I hate how I was awakened this morning - my dad yelling and screaming cuss words. Not a pleasant way. Also why I went back to sleep. After that, the phone company dude came out, said the whole reason our phones were screwed up was because my laptop had the phone line plugged in it. Uh, no. But alas, my dad spent a while fussing about that n basically making me feel like it was my fault. This is one way I've changed. Initially, I feel horrible n stuff, then I get this attitude like "no, it wasn't my fault so F you" n I just get annoyed n then let it go, mostly.

Idk, I always wondered if when I was younger, did my dad pick me up by the arm and throw me across the room, did he call me names n stuff, ya kno. My dad's always seemed to be so against home violence cause of my mom being raised in a situation like that. Then I talked to my mom the other night, he has slapped her before, of course he ended up crying as soon as he had n she'd slapped him back. He would get mad/jealous and throw dishes. He did put a hole in the wall due to his temper. Why? Cause she didn't do what he thought she should. Now, I'm beginning to think that those things did really happen, there is a possibility that he would have gotten mad enough n I do remember that my mom was at work. I'm really not sure and I'm really torn on it. And it's so far in the past that, well, to stir it up now would cause so much more trouble. Nor was it that much. It still hurt and it's still important, but I think I'll be fine. I don't think affected me in a really bad way excepts for maybe my self-esteem and my trust.

And what else scared me? The fact he was like that and I know that I have a temper. Of course, I think it's been toned down a lot, but when I was younger, I was so angry at times. My mom got it out of my system and now? I'm rarely ever that angry at anyone and I'm never really angry enough throw something or hit someone. Only time I feel like hitting something or someone is when someone else really really hurts someone I care about.
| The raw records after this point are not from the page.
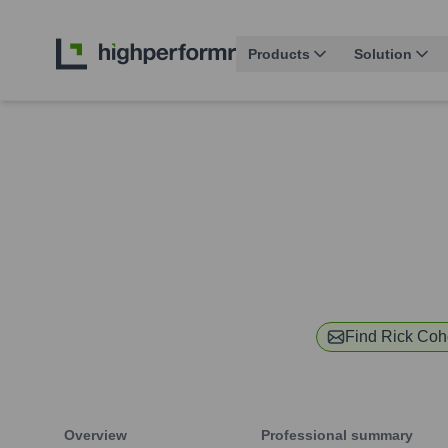
Products
Solution
Find
Rick Co
Overview
Professional summary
Also, I kno I have a wee bit of a jealousy thing... but I don't think it's as bad as Sarah made it out to be. If you tell someone you're dating that some guy hand their hand on your ass, well, that's prolly gonna make them a lil jealous, if you tell them at this person you have a crush on is so cute, so adorable, n makes you so happy.... n you never say that they do, uh, well, yeah, duh. Otherwise, I think it's good to have some, it shows you have an interest in the person still.

I've thought about that a lot today...obviously. I really wanted to just leave the house n go somewhere, but I decided to stay and just see if I could deal.
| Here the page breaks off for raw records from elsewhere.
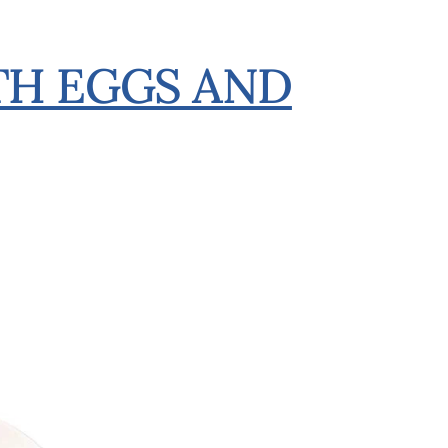
H EGGS AND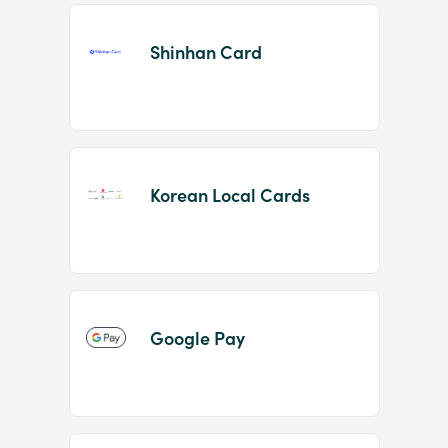
Shinhan Card
Korean Local Cards
Google Pay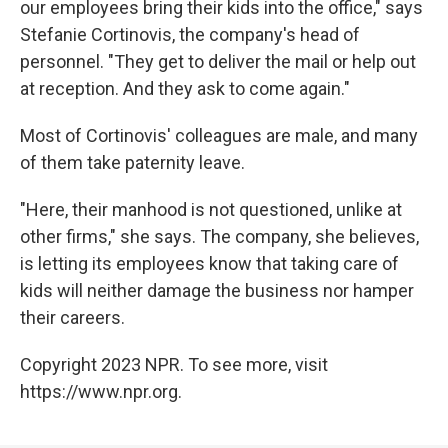
our employees bring their kids into the office," says
Stefanie Cortinovis, the company's head of
personnel. "They get to deliver the mail or help out
at reception. And they ask to come again."
Most of Cortinovis' colleagues are male, and many
of them take paternity leave.
"Here, their manhood is not questioned, unlike at
other firms," she says. The company, she believes,
is letting its employees know that taking care of
kids will neither damage the business nor hamper
their careers.
Copyright 2023 NPR. To see more, visit
https://www.npr.org.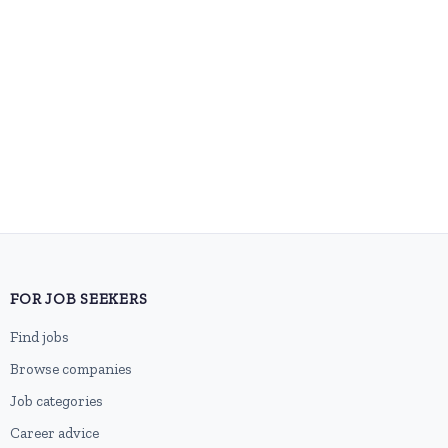
FOR JOB SEEKERS
Find jobs
Browse companies
Job categories
Career advice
And I think, in a way, I'm loosing some of my friends. But then again... that's ok. It happens and life goes on. Maybe I'll still talk to a few of them throughout the school year, that'd be nice at least. Oh well, life goes on. Lily was wanting to do something today and I really just don't feel like it. I'm not sure why, but I just feel like staying here. Maybe it's cause I kno I'll have a lot of driving to do this evening.

I've been thinking about many other things, but... I'll probably post them in another journal.

Oh, haha. Saturday night, I was all bouncy n giddy n hyper. I mean, top o the world. Sarah got on for maybe 4 minutes, we didn't talk, nothing, but just seeing her sn... lol. GOOD FEELING GONE! I said from now on, I'm just gonna say GFG! It amazed me that something ssoooo simple could make me that hyper/happy n something that lil could take it away sssoooo quickly, lol.